Criticism (by Lawyers) is that Juries are unpredictable and that they tend to decide which of the parties to a case they like and that they focus on that rather than on dry legal points.
It is however a myth to imagine that Judges are very much more predictable than Juries. Judges are rather more inclined to think that they know what is going on, but that means that they are quite likely to leap to conclusions, rather than to listen carefully to what comes before them. Also, in particular, Judges over complicate the decision-making process. Once upon a time there might only have been two or three points of principle to consider. Now there might be a dozen or more in a typical case. So, it is very difficult to predict, even for a lawyer in any complicated case, which of the points of principle the Judge will decide is decisive. Therefore, it is often just as hard to predict the outcome of a case before a Judge, as it would have been with a Jury.

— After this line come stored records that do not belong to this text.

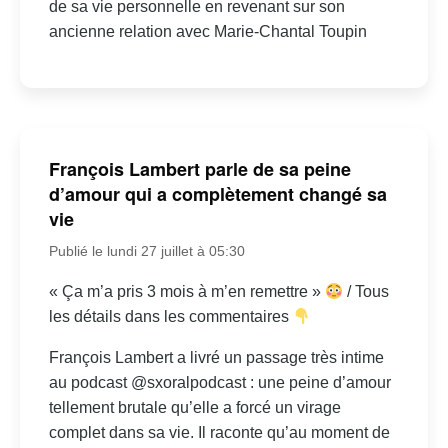
de sa vie personnelle en revenant sur son
ancienne relation avec Marie-Chantal Toupin
François Lambert parle de sa peine
d’amour qui a complètement changé sa
vie
Publié le lundi 27 juillet à 05:30
« Ça m’a pris 3 mois à m’en remettre »
/ Tous
les détails dans les commentaires
François Lambert a livré un passage très intime
au podcast @sxoralpodcast : une peine d’amour
tellement brutale qu’elle a forcé un virage
complet dans sa vie. Il raconte qu’au moment de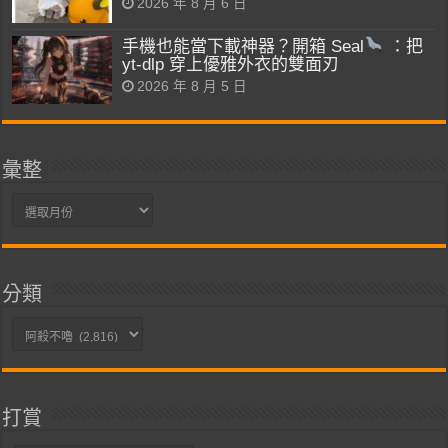
2026 年 8 月 6 日
手機也能當下載神器？開箱 Seal
：把
yt-dlp 穿上優雅外衣的雙面刃
2026 年 8 月 5 日
彙整
彙
整
分類
分
類
打賞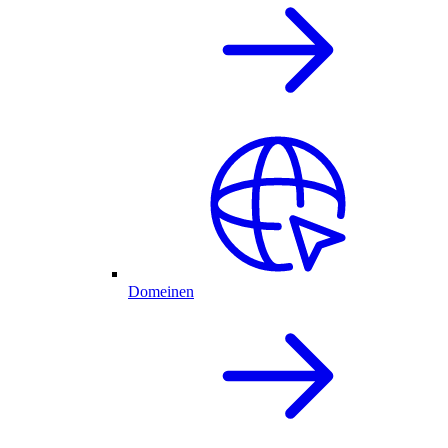
Domeinen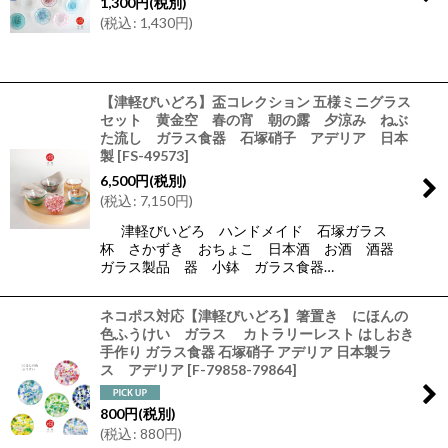
1,300
円
(税別)
絞り込む
(
税込
:
1,430
円
)
【津軽びいどろ】盃コレクション 五様ミニグラス
セット 黄金空 春の宵 朝の露 夕涼み ねぶ
た流し ガラス食器 石塚硝子 アデリア 日本
製
[
FS-49573
]
6,500
円
(税別)
(
税込
:
7,150
円
)
津軽びいどろ ハンドメイド 石塚ガラス
杯 さかずき おちょこ 日本酒 お酒 酒器
ガラス製品 器 小鉢 ガラス食器…
ネコポス対応【津軽びいどろ】箸置き にほんの
色ふうけい ガラス カトラリーレスト はしおき
手作り ガラス食器 石塚硝子 アデリア 日本製ラ
ス アデリア
[
F-79858-79864
]
800
円
(税別)
(
税込
:
880
円
)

The Law has been becoming ever more difficult to understand. The original idea of the Rule of Law (which is that citizens can know where they stand, viz a viz State and each other) gets ever more lost sight of in a fog of complexity and bureaucratic rule making. Add to that mix a toxic brew of political interference and faddist “reforms” and a legislature that thinks it is okay to produce in excess of 20,000 pages of new legislation every year! No wonder nobody now knows what the Law is, without spending time looking it up! Often quite a lot of time!
The other point that is lost with the decline of the position of the Jury is keeping the Law in line with common sense.
Looking outside of England it is worth noting that Law is often not the friend of Liberty. A perhaps extreme, but nevertheless true example of that is that most things that Hitler did as Führer were legal! Whether he could have got an English jury to have upheld his actions is worth a moments reflection.
Most of the more questionable offences which buttress multi-culturalism are magistrates only offences – that is not an accident! If you are up before a District Judge there will be no application of common sense, or of justice, just of State Law!
Rather than tinkering with a legal rule here or there I would say what we really need is a massive reinjection of Juries into legal practice, but with the proviso that those eligible to sit on juries needs some serious pruning.